Repeat the records below line by line, exactly, finishing on the line that contains "2013/12/11(水) 21:47:09.34".

(Extracted records)
_ _ _
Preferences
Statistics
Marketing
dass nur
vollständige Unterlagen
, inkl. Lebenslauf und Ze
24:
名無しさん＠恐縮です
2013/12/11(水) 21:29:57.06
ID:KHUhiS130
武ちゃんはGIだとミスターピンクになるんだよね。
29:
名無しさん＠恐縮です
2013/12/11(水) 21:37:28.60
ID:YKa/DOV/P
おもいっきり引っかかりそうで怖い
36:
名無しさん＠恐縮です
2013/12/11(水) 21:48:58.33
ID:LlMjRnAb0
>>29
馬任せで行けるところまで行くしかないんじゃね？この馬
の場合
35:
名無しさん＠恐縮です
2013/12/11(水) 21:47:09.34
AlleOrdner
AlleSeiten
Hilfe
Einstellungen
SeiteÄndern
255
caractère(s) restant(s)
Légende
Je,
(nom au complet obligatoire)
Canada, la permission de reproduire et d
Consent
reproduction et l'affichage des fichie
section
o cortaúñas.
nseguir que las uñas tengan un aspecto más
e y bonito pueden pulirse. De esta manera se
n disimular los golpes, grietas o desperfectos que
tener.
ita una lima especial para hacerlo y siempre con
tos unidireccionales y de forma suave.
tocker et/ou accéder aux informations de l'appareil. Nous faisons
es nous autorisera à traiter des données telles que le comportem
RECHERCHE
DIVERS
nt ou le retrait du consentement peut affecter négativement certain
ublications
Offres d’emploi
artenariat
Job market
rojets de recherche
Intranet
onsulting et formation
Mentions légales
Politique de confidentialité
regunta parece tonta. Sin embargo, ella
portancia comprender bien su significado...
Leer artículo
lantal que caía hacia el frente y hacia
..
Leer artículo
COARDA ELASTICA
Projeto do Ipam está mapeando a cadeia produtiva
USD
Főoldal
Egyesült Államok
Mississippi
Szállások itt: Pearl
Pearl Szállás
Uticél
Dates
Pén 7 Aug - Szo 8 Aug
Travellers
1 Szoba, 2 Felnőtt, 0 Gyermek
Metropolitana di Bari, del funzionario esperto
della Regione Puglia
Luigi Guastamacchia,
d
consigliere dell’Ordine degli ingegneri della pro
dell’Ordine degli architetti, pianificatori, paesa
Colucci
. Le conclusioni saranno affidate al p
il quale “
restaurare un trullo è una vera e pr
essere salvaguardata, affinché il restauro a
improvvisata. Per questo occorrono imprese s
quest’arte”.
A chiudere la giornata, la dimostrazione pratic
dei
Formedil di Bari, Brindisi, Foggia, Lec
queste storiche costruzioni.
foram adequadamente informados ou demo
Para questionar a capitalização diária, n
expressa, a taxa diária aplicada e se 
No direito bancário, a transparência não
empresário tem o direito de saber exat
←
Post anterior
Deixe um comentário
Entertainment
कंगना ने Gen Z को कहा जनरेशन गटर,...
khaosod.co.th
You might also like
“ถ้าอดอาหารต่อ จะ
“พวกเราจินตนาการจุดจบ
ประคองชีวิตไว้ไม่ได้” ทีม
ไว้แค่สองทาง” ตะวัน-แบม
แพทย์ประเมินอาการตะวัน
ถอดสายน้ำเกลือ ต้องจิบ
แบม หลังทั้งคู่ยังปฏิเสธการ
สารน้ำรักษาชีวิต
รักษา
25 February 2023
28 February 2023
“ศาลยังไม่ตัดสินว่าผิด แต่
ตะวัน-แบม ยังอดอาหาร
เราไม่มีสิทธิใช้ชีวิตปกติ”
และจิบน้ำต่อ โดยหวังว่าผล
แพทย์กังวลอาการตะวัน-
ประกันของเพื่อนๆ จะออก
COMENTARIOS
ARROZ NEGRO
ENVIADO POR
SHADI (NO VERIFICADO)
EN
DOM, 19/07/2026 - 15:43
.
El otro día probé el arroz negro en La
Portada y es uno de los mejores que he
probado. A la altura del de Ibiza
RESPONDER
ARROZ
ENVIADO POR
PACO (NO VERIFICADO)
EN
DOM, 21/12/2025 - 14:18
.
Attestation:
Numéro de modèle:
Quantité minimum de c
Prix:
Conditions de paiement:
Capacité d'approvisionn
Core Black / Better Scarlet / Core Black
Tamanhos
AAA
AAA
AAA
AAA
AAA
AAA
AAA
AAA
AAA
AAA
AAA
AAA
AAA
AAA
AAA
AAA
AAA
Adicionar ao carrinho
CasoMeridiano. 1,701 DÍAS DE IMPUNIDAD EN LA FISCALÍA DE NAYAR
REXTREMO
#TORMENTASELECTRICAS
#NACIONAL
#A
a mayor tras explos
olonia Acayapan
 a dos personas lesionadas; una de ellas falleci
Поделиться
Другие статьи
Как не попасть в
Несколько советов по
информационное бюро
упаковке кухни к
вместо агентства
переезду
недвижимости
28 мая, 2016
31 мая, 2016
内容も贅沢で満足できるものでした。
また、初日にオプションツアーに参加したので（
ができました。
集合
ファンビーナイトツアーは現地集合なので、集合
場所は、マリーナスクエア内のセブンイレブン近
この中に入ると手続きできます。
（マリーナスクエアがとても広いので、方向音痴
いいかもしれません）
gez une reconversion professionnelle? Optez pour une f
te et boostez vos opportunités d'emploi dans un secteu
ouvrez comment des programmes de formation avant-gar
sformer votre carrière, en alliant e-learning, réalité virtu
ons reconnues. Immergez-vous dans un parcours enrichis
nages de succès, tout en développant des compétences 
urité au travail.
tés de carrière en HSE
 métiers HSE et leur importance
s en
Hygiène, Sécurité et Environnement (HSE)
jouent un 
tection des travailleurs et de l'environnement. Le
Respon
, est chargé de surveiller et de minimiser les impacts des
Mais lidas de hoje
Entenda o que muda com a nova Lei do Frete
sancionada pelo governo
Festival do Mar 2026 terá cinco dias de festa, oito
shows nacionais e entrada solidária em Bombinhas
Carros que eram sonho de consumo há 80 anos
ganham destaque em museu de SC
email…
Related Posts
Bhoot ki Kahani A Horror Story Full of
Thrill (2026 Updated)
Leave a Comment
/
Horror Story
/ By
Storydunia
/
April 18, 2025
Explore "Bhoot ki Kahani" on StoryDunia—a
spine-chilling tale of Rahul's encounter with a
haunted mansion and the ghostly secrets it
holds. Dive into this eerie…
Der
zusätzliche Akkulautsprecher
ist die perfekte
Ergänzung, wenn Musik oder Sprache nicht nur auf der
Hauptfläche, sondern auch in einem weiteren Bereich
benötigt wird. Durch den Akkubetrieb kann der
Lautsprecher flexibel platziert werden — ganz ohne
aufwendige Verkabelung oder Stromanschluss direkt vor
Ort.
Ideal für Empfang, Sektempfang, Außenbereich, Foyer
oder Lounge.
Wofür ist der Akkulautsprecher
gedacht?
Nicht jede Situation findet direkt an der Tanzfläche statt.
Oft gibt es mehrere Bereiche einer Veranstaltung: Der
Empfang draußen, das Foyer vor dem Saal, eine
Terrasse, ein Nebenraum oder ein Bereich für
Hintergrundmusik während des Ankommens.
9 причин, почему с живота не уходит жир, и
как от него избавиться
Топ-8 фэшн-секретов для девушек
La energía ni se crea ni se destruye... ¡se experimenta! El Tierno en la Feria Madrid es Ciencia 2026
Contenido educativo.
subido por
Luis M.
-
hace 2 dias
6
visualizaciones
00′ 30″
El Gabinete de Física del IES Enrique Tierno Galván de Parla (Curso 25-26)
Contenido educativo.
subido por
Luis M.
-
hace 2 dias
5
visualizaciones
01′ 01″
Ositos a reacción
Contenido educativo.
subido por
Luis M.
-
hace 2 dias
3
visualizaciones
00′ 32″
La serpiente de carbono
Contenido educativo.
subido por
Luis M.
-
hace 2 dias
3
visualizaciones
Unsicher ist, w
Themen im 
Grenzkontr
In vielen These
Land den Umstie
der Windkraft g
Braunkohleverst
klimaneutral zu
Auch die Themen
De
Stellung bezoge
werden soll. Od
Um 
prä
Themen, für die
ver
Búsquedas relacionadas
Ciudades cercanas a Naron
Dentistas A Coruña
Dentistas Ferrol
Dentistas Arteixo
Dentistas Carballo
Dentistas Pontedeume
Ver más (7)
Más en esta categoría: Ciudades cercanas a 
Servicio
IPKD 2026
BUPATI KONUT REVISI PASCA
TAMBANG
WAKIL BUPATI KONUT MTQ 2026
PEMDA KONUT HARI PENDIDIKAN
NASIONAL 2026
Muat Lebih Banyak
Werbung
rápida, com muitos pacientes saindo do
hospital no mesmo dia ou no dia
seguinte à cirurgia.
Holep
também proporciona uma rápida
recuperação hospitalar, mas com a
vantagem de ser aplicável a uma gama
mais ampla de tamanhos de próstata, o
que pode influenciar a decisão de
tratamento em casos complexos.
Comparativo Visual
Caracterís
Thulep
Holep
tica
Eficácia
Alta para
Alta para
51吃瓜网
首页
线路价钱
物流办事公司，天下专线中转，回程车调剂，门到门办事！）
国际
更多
_ _ _
# Written response
Preferences
Statistics
Marketing
dass nur
vollständige Unterlagen
, inkl. Lebenslauf und Ze
24:
名無しさん＠恐縮です
2013/12/11(水) 21:29:57.06
ID:KHUhiS130
武ちゃんはGIだとミスターピンクになるんだよね。
29:
名無しさん＠恐縮です
2013/12/11(水) 21:37:28.60
ID:YKa/DOV/P
おもいっきり引っかかりそうで怖い
36:
名無しさん＠恐縮です
2013/12/11(水) 21:48:58.33
ID:LlMjRnAb0
>>29
馬任せで行けるところまで行くしかないんじゃね？この馬
の場合
35:
名無しさん＠恐縮です
2013/12/11(水) 21:47:09.34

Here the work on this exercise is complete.